%%
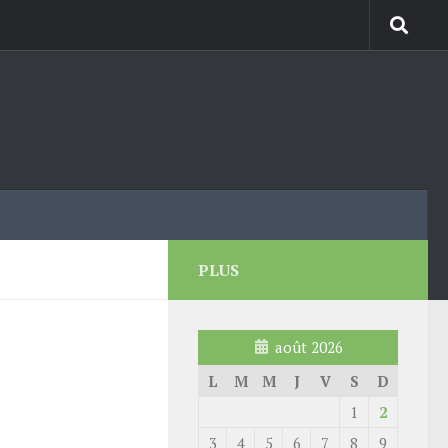
PLUS
août 2026
L
M
M
J
V
S
D
1
2
3
4
5
6
7
8
9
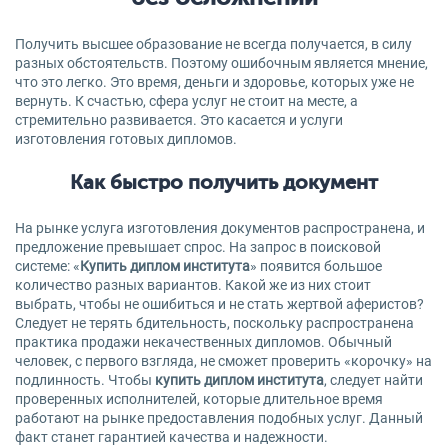
Получить высшее образование не всегда получается, в силу
разных обстоятельств. Поэтому ошибочным является мнение,
что это легко. Это время, деньги и здоровье, которых уже не
вернуть. К счастью, сфера услуг не стоит на месте, а
стремительно развивается. Это касается и услуги
изготовления готовых дипломов.
Как быстро получить документ
На рынке услуга изготовления документов распространена, и
предложение превышает спрос. На запрос в поисковой
системе: «
Купить диплом института
» появится большое
количество разных вариантов. Какой же из них стоит
выбрать, чтобы не ошибиться и не стать жертвой аферистов?
Следует не терять бдительность, поскольку распространена
практика продажи некачественных дипломов. Обычный
человек, с первого взгляда, не сможет проверить «корочку» на
подлинность. Чтобы
купить диплом института
, следует найти
проверенных исполнителей, которые длительное время
работают на рынке предоставления подобных услуг. Данный
факт станет гарантией качества и надежности.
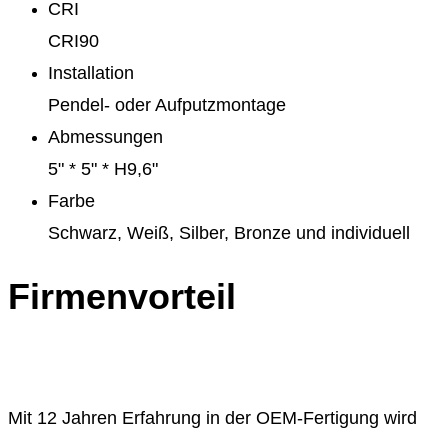
CRI
CRI90
Installation
Pendel- oder Aufputzmontage
Abmessungen
5" * 5" * H9,6"
Farbe
Schwarz, Weiß, Silber, Bronze und individuell
Firmenvorteil
Mit 12 Jahren Erfahrung in der OEM-Fertigung wird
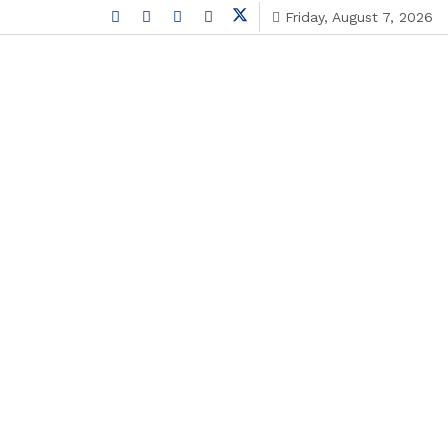
Friday, August 7, 2026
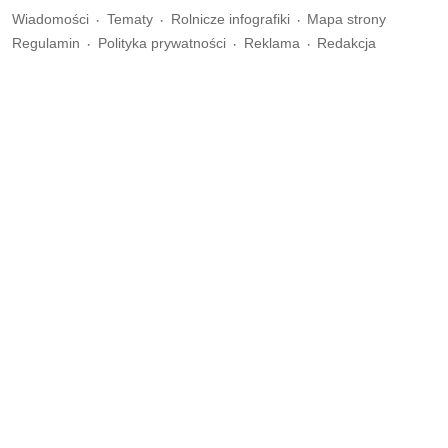
Wiadomości
Tematy
Rolnicze infografiki
Mapa strony
Regulamin
Polityka prywatności
Reklama
Redakcja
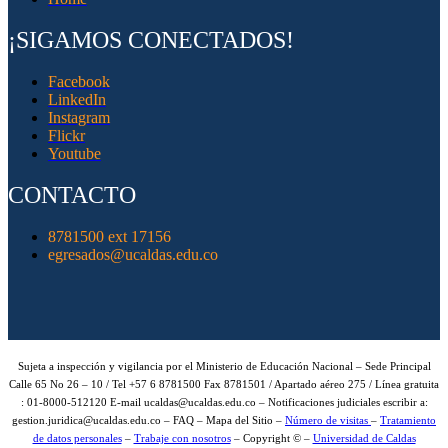
¡SIGAMOS CONECTADOS!
Facebook
LinkedIn
Instagram
Flickr
Youtube
CONTACTO
8781500 ext 17156
egresados@ucaldas.edu.co
Sujeta a inspección y vigilancia por el Ministerio de Educación Nacional – Sede Principal
Calle 65 No 26 – 10 / Tel +57 6 8781500 Fax 8781501 / Apartado aéreo 275 / Línea gratuita
: 01-8000-512120 E-mail ucaldas@ucaldas.edu.co – Notificaciones judiciales escribir a:
gestion.juridica@ucaldas.edu.co – FAQ – Mapa del Sitio –
Número de visitas
–
Tratamiento
de datos personales
–
Trabaje con nosotros
– Copyright © –
Universidad de Caldas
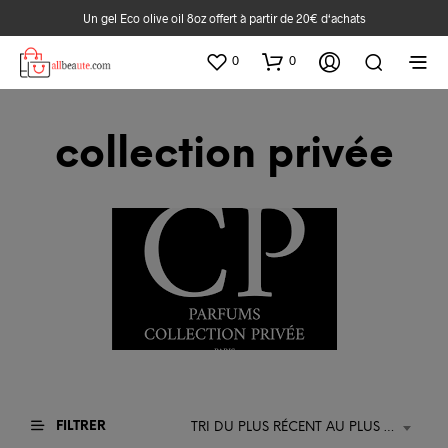
Un gel Eco olive oil 8oz offert à partir de 20€ d‘achats
0
0
collection privée
FILTRER
TRI DU PLUS RÉCENT AU PLUS ANCIEN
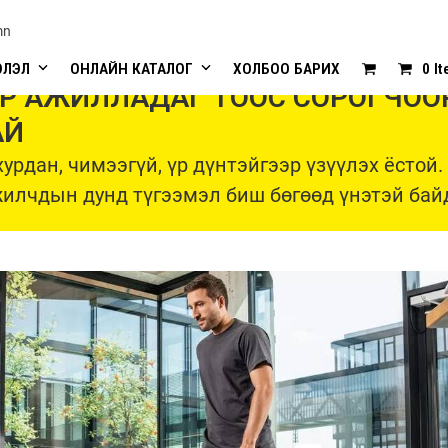
mn
ЭЛЭЛ
ОНЛАЙН КАТАЛОГ
ХОЛБОО БАРИХ
0 I
Р АЖИЛЛАДАГ ТООС СОРОГЧООР
АЙ
урдан, чимээгүй, үр дүнтэйгээр үзүүлэх ёстой
илчдын дунд түгээмэл биш бөгөөд үнэтэй байд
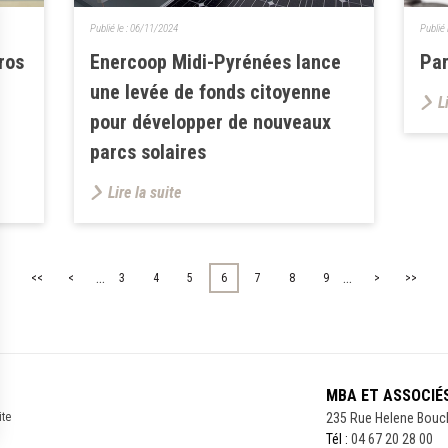
Publié le :
06/11/2024
Publié 
ros
Enercoop Midi-Pyrénées lance
Par
une levée de fonds citoyenne
L
pour développer de nouveaux
parcs solaires
Lire la suite
...
...
<<
<
3
4
5
6
7
8
9
>
>>
MBA ET ASSOCIÉ
ite
235 Rue Helene Bouc
Tél :
04 67 20 28 00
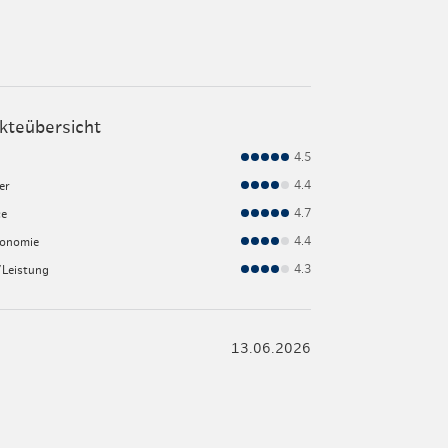
kteübersicht
4.5
4.4
er
4.7
ce
4.4
ronomie
4.3
/Leistung
13.06.2026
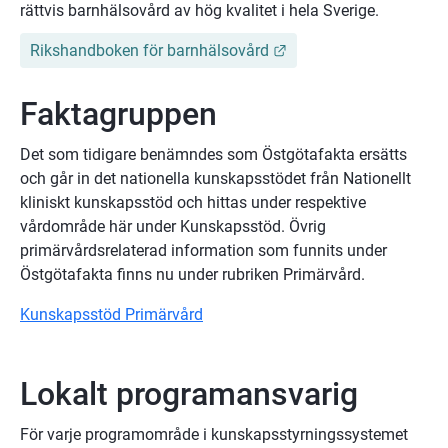
rättvis barnhälsovård av hög kvalitet i hela Sverige.
Länk till annan webbpl
Rikshandboken för barnhälsovård
Faktagruppen
Det som tidigare benämndes som Östgötafakta ersätts 
och går in det nationella kunskapsstödet från Nationellt 
kliniskt kunskapsstöd och hittas under respektive 
vårdområde här under Kunskapsstöd. Övrig 
primärvårdsrelaterad information som funnits under 
Östgötafakta finns nu under rubriken Primärvård.
Kunskapsstöd Primärvård
Lokalt programansvarig
För varje programområde i kunskapsstyrningssystemet 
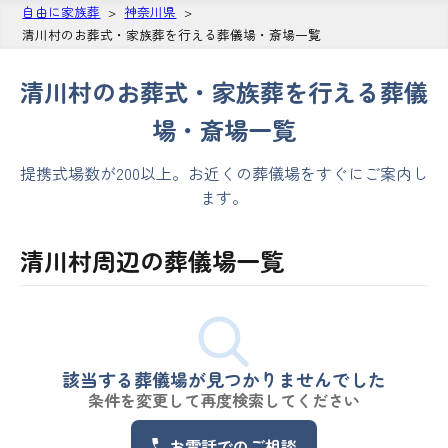
自由に家族葬
神奈川県
清川村のお葬式・家族葬を行える葬儀場・斎場一覧
清川村のお葬式・家族葬を行える葬儀
場・斎場一覧
提携式場数が200以上。お近くの葬儀場をすぐにご案内し
ます。
清川村周辺の葬儀場一覧
該当する葬儀場が見つかりませんでした
条件を変更して再度検索してください
お電話でのご相談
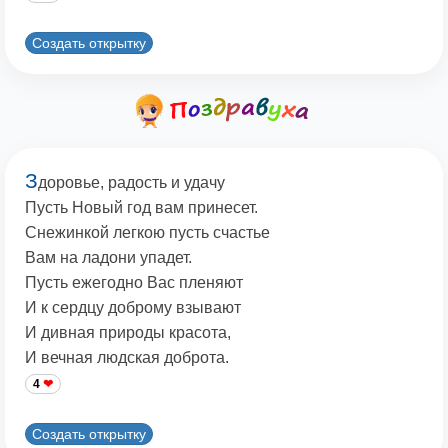
Создать открытку
З
доровье, радость и удачу
Пусть Новый год вам принесет.
Снежинкой легкою пусть счастье
Вам на ладони упадет.
Пусть ежегодно Вас пленяют
И к сердцу доброму взывают
И дивная природы красота,
И вечная людская доброта.
4
Создать открытку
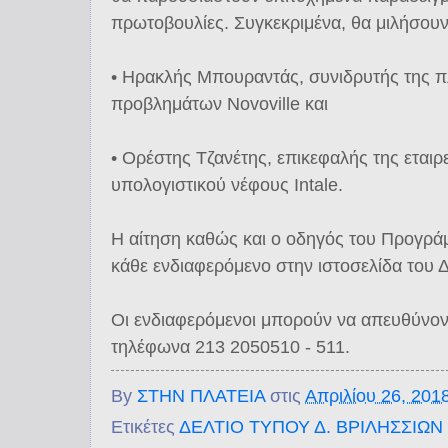
πρωτοβουλίες. Συγκεκριμένα, θα μιλήσουν 
• Ηρακλής Μπουραντάς, συνιδρυτής της π
προβλημάτων Novoville και
• Ορέστης Τζανέτης, επικεφαλής της εταιρ
υπολογιστικού νέφους Intale.
Η αίτηση καθώς και ο οδηγός του Προγράμμ
κάθε ενδιαφερόμενο στην ιστοσελίδα του
Οι ενδιαφερόμενοι μπορούν να απευθύνον
τηλέφωνα 213 2050510 - 511.
By
ΣΤΗΝ ΠΛΑΤΕΙΑ
στις
Απριλίου 26, 201
Ετικέτες
ΔΕΛΤΙΟ ΤΥΠΟΥ Δ. ΒΡΙΛΗΣΣΙΩΝ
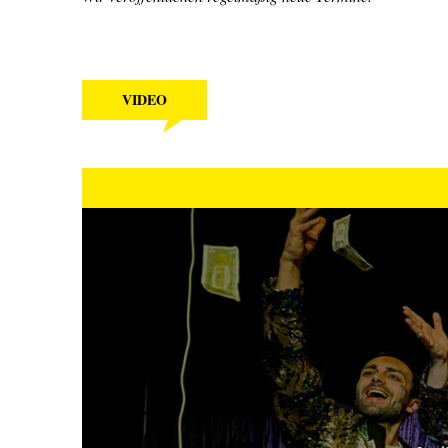
VIDEO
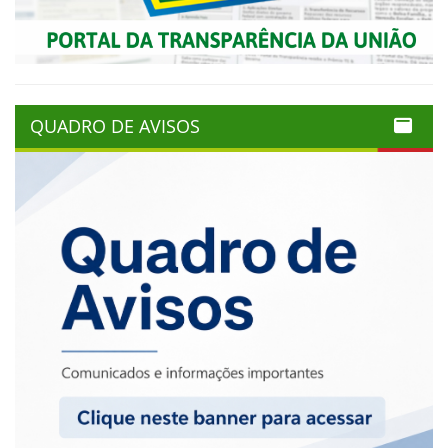
QUADRO DE AVISOS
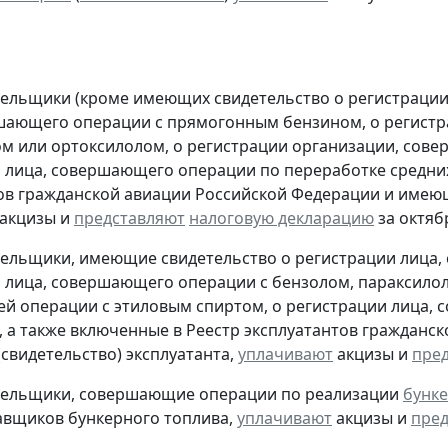
тельщики (кроме имеющих свидетельство о регистрации
шающего операции с прямогонным бензином, о регистр
м или ортоксилолом, о регистрации организации, сов
 лица, совершающего операции по переработке средних
ов гражданской авиации Российской Федерации и имеющ
акцизы и
представляют
налоговую декларацию
за октябр
тельщики, имеющие свидетельство о регистрации лица
 лица, совершающего операции с бензолом, параксилол
 операции с этиловым спиртом, о регистрации лица, 
, а также включенные в Реестр эксплуатантов граждан
(свидетельство) эксплуатанта,
уплачивают
акцизы и
пре
ательщики, совершающие операции по реализации
бунке
авщиков бункерного топлива,
уплачивают
акцизы и
пред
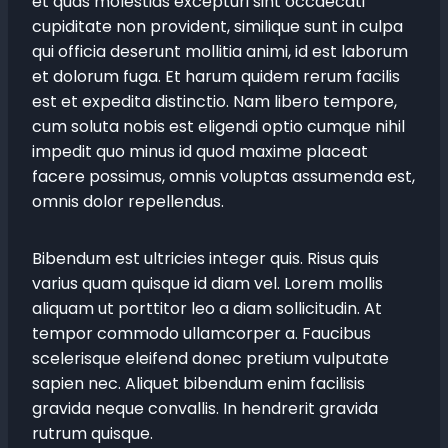
et quas molestias excepturi sint occaecati
cupiditate non provident, similique sunt in culpa
qui officia deserunt mollitia animi, id est laborum
et dolorum fuga. Et harum quidem rerum facilis
est et expedita distinctio. Nam libero tempore,
cum soluta nobis est eligendi optio cumque nihil
impedit quo minus id quod maxime placeat
facere possimus, omnis voluptas assumenda est,
omnis dolor repellendus.
Bibendum est ultricies integer quis. Risus quis
varius quam quisque id diam vel. Lorem mollis
aliquam ut porttitor leo a diam sollicitudin. At
tempor commodo ullamcorper a. Faucibus
scelerisque eleifend donec pretium vulputate
sapien nec. Aliquet bibendum enim facilisis
gravida neque convallis. In hendrerit gravida
rutrum quisque.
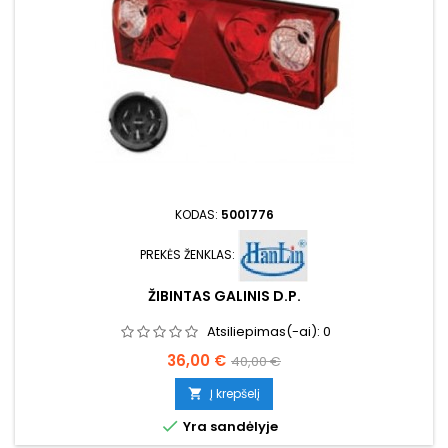
KODAS:
5001776
PREKĖS ŽENKLAS:
ŽIBINTAS GALINIS D.P.
Atsiliepimas(-ai):
0
Kaina
Bazinė
36,00 €
40,00 €
kaina
Į krepšelį


Yra sandėlyje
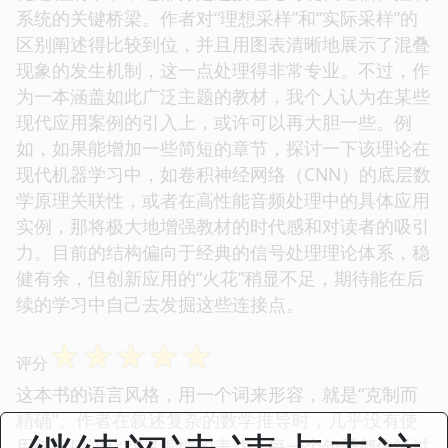
系统的关键桥梁。作者对“理想采样”和“实际采样”的
区别阐述得比较到位，并且用图表清晰地展示了混叠
现象的发生机制，这一点处理得非常专业。不过，作
为一本涵盖如此广泛主题的教材，我个人认为在某些
现代应用案例的引入上，或许可以再大胆一些。例
如，如果能增加一些简短的章节，探讨一下该理论在
现代机器学习中，如卷积神经网络（CNN）的底层数
学原理关联性，或者在高性能音频处理中的具体应用
实例，那将极大地增强教材的时代感和对读者的吸引
力。目前的结构偏向于经典的信号处理理论体系，稳
健有余，但创新应用的“火花”稍显不足，期待能在后
续的学习中自己去发掘这些连接点。
☆
☆
☆
☆
☆
评分
这本书的语言风格，用一个词来形容，就是“克制而
精确”。作者在叙述复杂的数学推导时，几乎没有使
用任何口语化或者煽情的表达，每一个句子都像经过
%%
— Exercise instructions —
All that belongs in the answer is the lines from the line with "scelerisque eleifend donec pretium vulputate" through the closing line of the entries, inclusive, transcribed exactly and free of pictures.

— Output for this task —
scelerisque eleifend donec pretium vulputate
sapien nec. Aliquet bibendum enim facilisis
gravida neque convallis. In hendrerit gravida
rutrum quisque.
KODAS:
5001776
PREKĖS ŽENKLAS:
ŽIBINTAS GALINIS D.P.
Atsiliepimas(-ai):
0
Kaina
Bazinė
36,00 €
40,00 €
kaina
Į krepšelį


Yra sandėlyje
系统的关键桥梁。作者对“理想采样”和“实际采样”的
区别阐述得比较到位，并且用图表清晰地展示了混叠
现象的发生机制，这一点处理得非常专业。不过，作
为一本涵盖如此广泛主题的教材，我个人认为在某些
现代应用案例的引入上，或许可以再大胆一些。例
如，如果能增加一些简短的章节，探讨一下该理论在
现代机器学习中，如卷积神经网络（CNN）的底层数
学原理关联性，或者在高性能音频处理中的具体应用
实例，那将极大地增强教材的时代感和对读者的吸引
力。目前的结构偏向于经典的信号处理理论体系，稳
健有余，但创新应用的“火花”稍显不足，期待能在后
续的学习中自己去发掘这些连接点。
☆
☆
☆
☆
☆
评分
这本书的语言风格，用一个词来形容，就是“克制而
精确”。作者在叙述复杂的数学推导时，几乎没有使
用任何口语化或者煽情的表达，每一个句子都像经过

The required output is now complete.